Toward a continuous record of the sky

Document Type

Article

Publication Date

1-1-1999

Abstract

It is currently feasible to start a continuous digital record of the entire sky sensitive to any visual magnitude brighter than 15 each night. Such a record could be created with a modest array of small telescopes, collectively generating no more than a few gigabytes of data daily. Alternatively, a few small telescopes could continually repoint to scan and record the entire sky down to any visual magnitude brighter than 15 with a recurrence epoch of at most a few weeks, again always generating less than 1 Gbyte of data each night. These estimates derive from CCD ability and budgets typical of university research projects. As a prototype, we have developed and are utilizing an inexpensive single-telescope system that obtains optical data from about 1500 deg2. We discuss the general case of creating and storing data from both an epochal survey, in which a small number of telescopes continually scan the sky, and a continuous survey, composed of a constellation of telescopes each dedicated to continually inspect a designated section of the sky.
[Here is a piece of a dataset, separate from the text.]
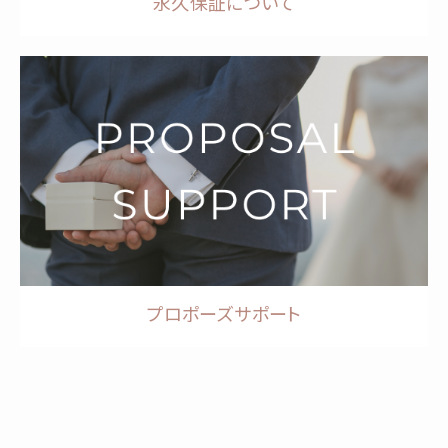
永久保証について
プロポーズサポート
We compute specific limitations of canonical surveys in visible light, and estimate that all-sky continuous visual light surveys could be sensitive to magnitude 20 in a single night by about 2010. Possible scientific returns of continuous and epochal sky surveys include continued monitoring of most known variable stars, establishing case histories for variables of future interest, uncovering new forms of stellar variability, discovering the brightest cases of microlensing, discovering new novae and supernovae, discovering new counterparts to gamma-ray bursts, monitoring known solar system objects, discovering new solar system objects, and discovering objects that might strike the Earth.